川端 美都子(民族音楽学)


大学Webページ/ Researchmap

  • 研究テーマや研究の手法について教えてください。
  •  民族音楽学という学問は、人と音楽との関係をベースにした学問です。学問の名前にある「民族」とは、自分を含む「人」という意味ですので、皆さんの身近な音楽も研究対象となり得ます。音楽の音の部分だけを取り出して研究するのではなく、何が社会・文化・政治的にその音を可能にしているのか、という脈絡により焦点を当てて研究を行います。また、民族音楽学とは非常に多様な分野で、そのなかに医療民族音楽学、経済民族音楽学、フェミニスト民族音楽学、環境民族音楽学など他の研究分野にもまたがった領域が多数あります。
     私は、これまでアルゼンチンを中心に、北・南米を主なフィールドとして調査を行ってきました。とはいえ、特に研究対象を地理的に固定化するところから始めているわけではなく、ある概念や現象が立ち現れる複数の場を追っていく、という調査法を用いています。また、私たちは、既にオフラインとオンラインの世界が混ざった現実にいるところから、その両者を継ぎ目なく往来するハイブリッド・エスノグラフィーという調査法を用いることもあります。その過程で色々な人と出会い、対話を繰り返し、時には一緒に音楽を演奏したり、踊ったりしながら理解を深めて行きます。
     現在の主な関心事は、ある音楽アイデンティティの構築を可能にするエコシステムと、音楽と環境との相互関係について考えるサウンド・エコロジーです。ライフワークとして取り組んでいるテーマは、(1) 19世紀末から20世紀前半に発展したアルゼンチン風サーカスにおける音楽とその蝋管録音の保存実践、(2) ラテンアメリカにおけるユダヤ音楽の創造と若者文化、(3) 代替素材を使用した楽器の持続可能な音楽実践の模索です。

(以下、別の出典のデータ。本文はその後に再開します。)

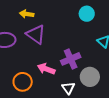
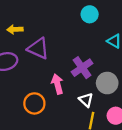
yellow arrow: (27, 14) -> (15, 29), moved
pink arrow: (46, 69) -> (57, 84), turned 66

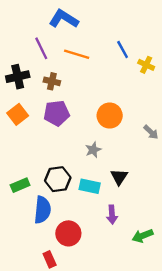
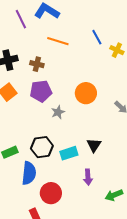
purple line: (41, 48) -> (21, 19), moved
gray star: (93, 150) -> (58, 112), moved
cyan rectangle: (90, 186) -> (69, 153), turned -30

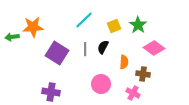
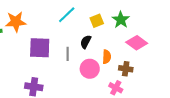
gray line: (85, 49) -> (68, 54), moved
purple square: (57, 53) -> (40, 48), turned -30
pink circle: (101, 84) -> (90, 69), moved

  • 研究室に所属されている学生はどのようなテーマで研究を行っていますか?
  •  研究テーマは基本的に学生が自由に選んでいます。なかなかテーマが決まらない時には、ゆっくりと時間をかけて対話を重ねて行くことで、自分が何をやりたいのかを見つけて行ってもらうようにしています。ただ、全員に共通しているのは、フィールドワークやインタビューなどを含む「民族誌的手法」を用いるという点です。
     学生の研究テーマの例としては、K-Popツアーを事例としたミュージック・ツーリズムを取り上げている人もいれば、複雑な歴史をもつ地域の民謡がポップス化/商業化していくプロセスを考えている人、さらに中国のある民族の楽器が現在どのように伝承されているのか、何が伝承されて/されないのかについての調査を行っている人もいます。テーマはバラバラですが、「現地」での自分の体験や人との対話を通して、音楽文化・現象について考えている点が共通しています。

  • 研究へのモチベーションについて教えてください。
  •  自分を突き動かしているものは何かと尋ねられたら、様々な人やものや現象との「出会い(encounter)」なのかなと思います。必ずしも、お膳立てされた形式的な出会いではなくて、例えば自分が通りを歩いていたり、カフェで座って外を眺めていたり、横になって携帯でネットを眺めていたりする時に、「え?何これ?」というものと遭遇することがあります。一瞬、心を動かされただけで終わるものもありますが、ちょっと調べてみよう、出かけてみよう、話を聞いてみよう・・・と進むこともあります。すると、自分が想像もつかないような面白いことをしている人たちが私を待っていて、その先に、さらにビックリするような面白いものが待ち構えている・・・こうした連鎖反応を後で振り返ると、色々な自分自身とも「出会う」ことになります。自分が積極的に研究をしているというよりも、むしろこの循環する様々な出会いに引っ張られて生活しているなかに研究が存在している・・・そういう感覚です。

  • メッセージを一言。
  •  鳴り響く音や音楽に限らず、自分の五感を通して色々な体験をしてみることが、まずは大事なんじゃないかなと思っています。携帯のナビを使わずに、隣町を冒険してみると、色々な発見があります。行き止まりだったり、ちょっと迷ったり、思わぬところに抜け道があったり、ナビで示された道を辿るのとは違う、自分で歩く喜びがそこにあったりします。その道(未知)での色々な発見をする体験が増えることで、想像力の幅が広がったり、解像度が上がったりするような気がしています。